Le sol est gelé, c’est glacé, on n’y voit pas grand-chose. Une voiture luxueuse vient s’immobiliser non loin de la porte. Une dame d’un âge avancé débarque lentement et avance péniblement à petits pas incertains. La conductrice la regarde aller tout en demeurant bien au chaud dans son auto.
Je m’avance pour lui ouvrir la porte lorsque ce qui semble être sa fille ou une proche de la famille (elle la tutoie…), descend sa vitre d’auto et lui crie : ça ne te tente pas d’apporter ton sac d’épicerie? L’octogénaire se retourne en souriant, revient avec autant de difficulté à se déplacer, ouvre la portière, reprend son sac et la remercie. L’auto démarre aussitôt sans attendre que la dame arrive vivante à bon port.
Je suis allée à sa rencontre. Comme si elle avait deviné mes pensées, elle m’a dit avec douceur : merci madame, tout va bien. J’étais triste comme un lendemain de veille. Ça m’a foutu les blues. Sommes-nous à ce point devenus des huissiers sans âme? Ou des robots format Costco? Le plat de la vieillesse est déjà assez lourd sur l’estomac sans ajouter dans la recette une pincée de sarcasme, une cuillerée d’indifférence et de fromâgisme pour gratiner.
L’autre jour, une dame me téléphone pour écrire sa biographie. Sa voix la trahit, d’après moi elle ne dépasse pas la trentaine. Je lui réponds qu’elle est un peu jeune pour ça. Pourtant, rétorque-t-elle, j’ai 83 ans bien sonnés. Bouche bée… Je propose une date pour nous rencontrer. Je travaille encore 40 heures par semaine, je n’ai que mes fins de semaine libres. Ben là… J’ose lui demander dans quel secteur. Opératrice de machine, m’avoue-t-elle. Voyez? 83 ans! Et pas question d’arrêter même si ses enfants la harcèlent de le faire.

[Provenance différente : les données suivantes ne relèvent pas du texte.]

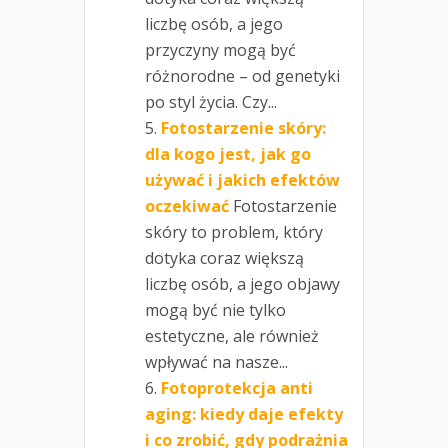
liczbę osób, a jego
przyczyny mogą być
różnorodne – od genetyki
po styl życia. Czy...
Fotostarzenie skóry:
dla kogo jest, jak go
używać i jakich efektów
oczekiwać
Fotostarzenie
skóry to problem, który
dotyka coraz większą
liczbę osób, a jego objawy
mogą być nie tylko
estetyczne, ale również
wpływać na nasze...
Fotoprotekcja anti
aging: kiedy daje efekty
i co zrobić, gdy podrażnia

Luella Tyra avait 92 ans en 1984 quand elle prit part à une compétition internationale dans cinq catégories en Californie. Loyd Lambert à 87 ans était un skieur émérite et s’occupait d’un club de ski pour le 70 et plus. Ce club comptait 3286 membres dont un allait allègrement vers ses 97 ans. À
80 ans, Maggie Kuhn était l’ardente défenseuse, la porte-parole des Seniors Panthères Grises. Il y en a comme ça qui refusent de vieillir et qui s’accrochent furieusement à la vie. D’ailleurs, dans le mot vieillir il y a ces trois premières lettres : vie…
Personnellement je fréquente deux personnes âgées dont l’une est atteinte d’Alzheimer et qui habitent désormais une unité prothétique. Je peux arriver à toute heure du jour, les préposées s’en occupent avec amour et grande patience.
J’ai justement demandé à l’une d’elles quel était le montant d’argent gagné à l’heure. Pathétique. Ces préposés (es) mériteraient le double du salaire qu’ils gagnent. Ma foi, ils sont des héros quotidiens. Je le réalise chaque fois que je visite ma belle Eva (nom fictif).
Les gens âgés ont besoin de bien peu de choses mais de ce peu là, ils en ont terriblement besoin. L’une des résidences où je me rends régulièrement, s’occupe de 132 personnes. Un jour, quelqu’un de la place m’a avoué que plus d’une dizaine de résidents ne recevaient jamais de visite. On les avait déposés là avec leur petite valise. Ça me rappelle cette phrase déjà citée : un jour, mon grand-père s’est penché vers son passé, il est tombé dans l’oubli…
La ministre Marguerite Blais vient d’annoncer un méga projet pour humaniser les lieux où vivent les gens âgés. Une bouffée d’air frais. La CAQ a compris qu’il fallait bien que vieillesse se passe.
Merci madame Blais.
2 commentaires
Malheureusement, des murs neufs n’apporteront rien aux salaires des préposé(e)s ni ne changeront la mentalité de la dame bien au chaud dans son auto. Une marée de veuves appauvries, d’aînés au bout de leurs économies ou affligés par les hausses de tarifs usuraires tout azimut s’annonce à l’horizon et toutes les anecdotes des nonagénaires d’aujourd’hui auront disparu avec la raréfaction de la main-d’oeuvre bénévole des boomers. Personne ne semble savoir que la clientèle vulnérable actuelle ne représente même pas 7% de l’ensemble des 55 ans et plus. Le vieillissement devrait occuper autant nos tribunes que la crise climatique. Une ministre pour 50 000 aînés plus vulnérables aujourd’hui me semble bien loin de couvrir les besoins de l’aînesse dans notre société déjà sans ressources suffisantes. Et la proche aidance est loin de n’être qu’une affaire de famille. Mais ce n’est pas sexy d’etre proactif dans ce domaine. On préfère traiter les scandales à la pièce.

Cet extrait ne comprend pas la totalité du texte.